Re: String replace failed

Maruan Sahyoun Wed, 12 Jun 2013 04:53:28 -0700

Hi Markus,

what I meant was using the ReplaceString example as a base but looking at 
ExtractText for how to get the different bits which make up a visible string 
together. As I already wrote this is a lot of effort and there are several 
potential issues. One is related to the fact the only parts of a font might be 
embedded (font subletting) and when you try to replace a text string with 
another the glyph (character) you need is not available in the font.


As an example let's say you needed 'ZF' to be printed in you PDF in let's say 
Frutiger.
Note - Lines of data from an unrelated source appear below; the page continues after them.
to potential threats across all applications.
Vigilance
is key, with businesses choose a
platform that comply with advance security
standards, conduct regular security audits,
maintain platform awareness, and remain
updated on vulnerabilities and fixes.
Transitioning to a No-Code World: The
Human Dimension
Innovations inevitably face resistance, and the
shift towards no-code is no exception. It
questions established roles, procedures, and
With subsetting only the glyphs for 'Z' and 'F' will be available in 
your PDF. Now if you try to replace that with 'AF' the glyph for 'A' will not 
be available in the embedded font ….. which would mean that you either need to 
get the information from the font if the font is still available to you, add 
that to the form information (or create a new entry) ….. OR represent with one 
of the inbuilt fonts which means that the character is a new obejtc. Now when 
you try to extract the text it's no longer a consecutive string ….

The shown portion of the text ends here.